InferX supports multiple model formats and frameworks:

PyTorch Models

import torch
from inferx.optimize import optimize_model

# Load your PyTorch model
model = torch.load("my_model.pth")

# Optimize for current hardware
optimized = optimize_model(
    model=model,
    input_shape=(1, 3, 224, 224),
    optimization_level="balanced"
)

# Deploy with automatic hardware detection
result = optimized.inference(input_tensor)

TensorFlow/Keras Models

import tensorflow as tf
from inferx.optimize import optimize_model

# Load TensorFlow model
model = tf.keras.models.load_model("my_model.h5")

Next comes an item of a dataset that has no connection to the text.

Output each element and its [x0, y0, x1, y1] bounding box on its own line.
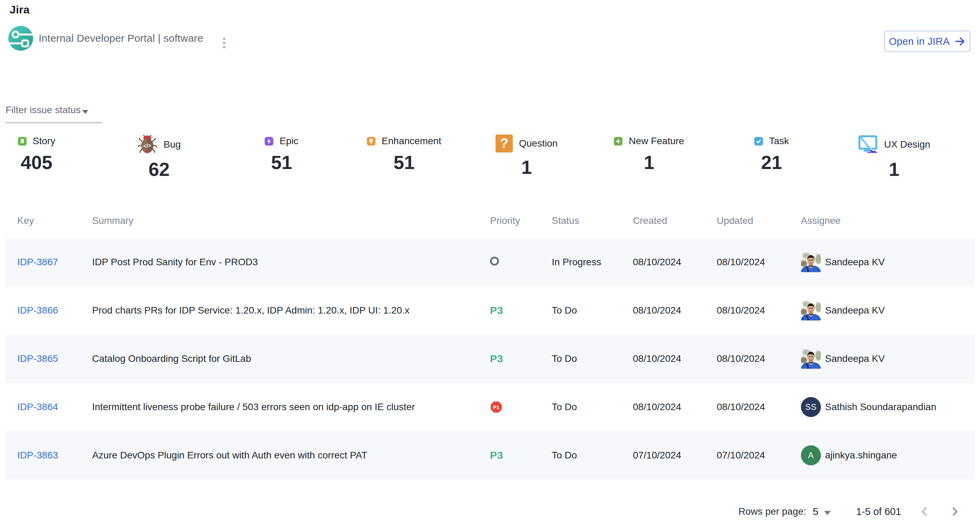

# Optimize for edge deployment
optimized = optimize_model(
    model=model,
    target_device="jetson",
    precision="fp16"  # Use half precision for speed
)

ONNX Models

from inferx.optimize import optimize_model

# Optimize ONNX model
optimized = optimize_model(
    model_path="model.onnx",
    target_device="gpu",
    batch_size=4
)

Hardware-Specific Optimizations

Jetson Optimization

# Optimize specifically for Jetson devices
jetson_model = optimize_model(
    model_path="model.pth",
    target_device="jetson",
    optimization_config={
        "precision": "fp16",
        "max_workspace_size": "1GB",
        "dla_cores": 2,  # Use Deep Learning Accelerator
        "enable_tensorrt": True
    }
)

GPU Optimization

# Optimize for high-end GPUs
gpu_model = optimize_model(
    model_path="model.pth", 
    target_device="gpu",
    optimization_config={
        "precision": "mixed",  # Mixed precision training
        "batch_size": 32,
        "enable_tensorrt": True,
        "enable_cudnn": True
    }
)

CPU Optimization

# Optimize for CPU deployment
cpu_model = optimize_model(
    model_path="model.pth",
    target_device="cpu",
    optimization_config={
        "num_threads": 8,
        "enable_mkldnn": True,
        "quantization": "int8"
    }
)

Advanced Optimization Features

Dynamic Batch Size

# Support variable batch sizes
model = optimize_model(
    model_path="model.pth",
    input_shape=[(1, 3, 224, 224), (4, 3, 224, 224), (8, 3, 224, 224)],
    dynamic_axes={'input': {0: 'batch_size'}}
)

# Use with different batch sizes
single_result = model.inference(single_image)
batch_result = model.inference(batch_images)

Quantization

# Apply quantization for smaller models
quantized_model = optimize_model(
    model_path="large_model.pth",
    quantization_config={
        "method": "dynamic",  # or "static", "qat"
        "precision": "int8",
        "calibration_dataset": calibration_data
    }
)

print(f"Model size reduced by {quantized_model.compression_ratio:.2f}x")

Pruning

# Apply model pruning to reduce parameters
pruned_model = optimize_model(
    model_path="model.pth",
    pruning_config={
        "method": "magnitude",
        "sparsity": 0.5,  # Remove 50% of parameters
        "structured": False
    }
)

Performance Monitoring

Benchmarking

from inferx.benchmark import benchmark_model

# Comprehensive performance analysis
results = benchmark_model(
    model=optimized_model,
    input_shape=(1, 3, 224, 224),
    num_runs=1000,
    warmup_runs=50
)

print(f"Average inference time: {results['avg_time']:.2f}ms")
print(f"Throughput: {results['throughput']:.1f} FPS")
print(f"Memory usage: {results['memory_mb']:.1f}MB")

Real-time Monitoring

import time
import psutil

class ModelMonitor:
    def __init__(self, model):
        self.model = model
        self.metrics = []
    
    def inference_with_monitoring(self, input_data):
        start_time = time.time()
        cpu_before = psutil.cpu_percent()
        memory_before = psutil.virtual_memory().percent
        
        # Run inference
        result = self.model.inference(input_data)
        
        end_time = time.time()
        cpu_after = psutil.cpu_percent()
        memory_after = psutil.virtual_memory().percent
        
        # Log metrics
        metrics = {
            'inference_time': end_time - start_time,
            'cpu_usage': cpu_after - cpu_before,
            'memory_delta': memory_after - memory_before,
            'timestamp': time.time()
        }
        
        self.metrics.append(metrics)
        return result, metrics

# Usage
monitor = ModelMonitor(optimized_model)
result, perf = monitor.inference_with_monitoring(test_input)
print(f"Inference took {perf['inference_time']*1000:.2f}ms")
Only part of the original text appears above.